→ PROBLEM:
In the records below, locate the line containing "Agu hair veron さくら氏家", then extract it and all following lines exactly, ending with the last line.

→ ENTRIES SUPPLIED:
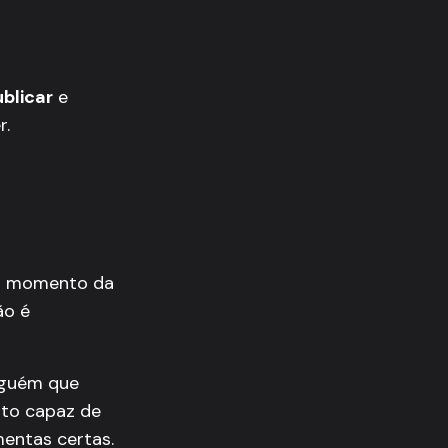
blicar
e
r.
ro momento da
ão é
lguém que
lto capaz de
mentas certas.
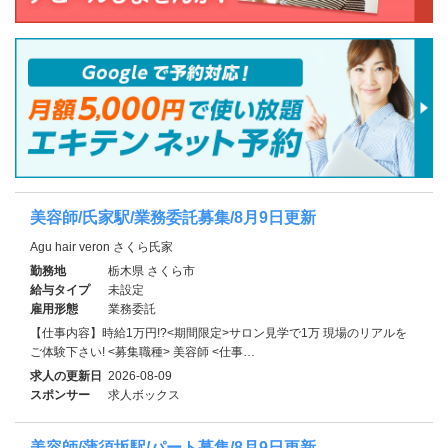
美容師/氏家駅/業務委託募集/8月9日更新
Agu hair veron さくら氏家
勤務地
栃木県 さくら市
給与タイプ
未設定
雇用形態
業務委託
【仕事内容】時給1万円!?<期間限定>サロン見学で1万 現場のリアルを
ご体験下さい! <募集職種> 美容師 <仕事…
求人の更新日
2026-08-09
スポンサー
求人ボックス
美容師/蒲須坂駅/パート募集/8月9日更新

→ OUTPUT:
Agu hair veron さくら氏家
勤務地
栃木県 さくら市
給与タイプ
未設定
雇用形態
業務委託
【仕事内容】時給1万円!?<期間限定>サロン見学で1万 現場のリアルを
ご体験下さい! <募集職種> 美容師 <仕事…
求人の更新日
2026-08-09
スポンサー
求人ボックス
美容師/蒲須坂駅/パート募集/8月9日更新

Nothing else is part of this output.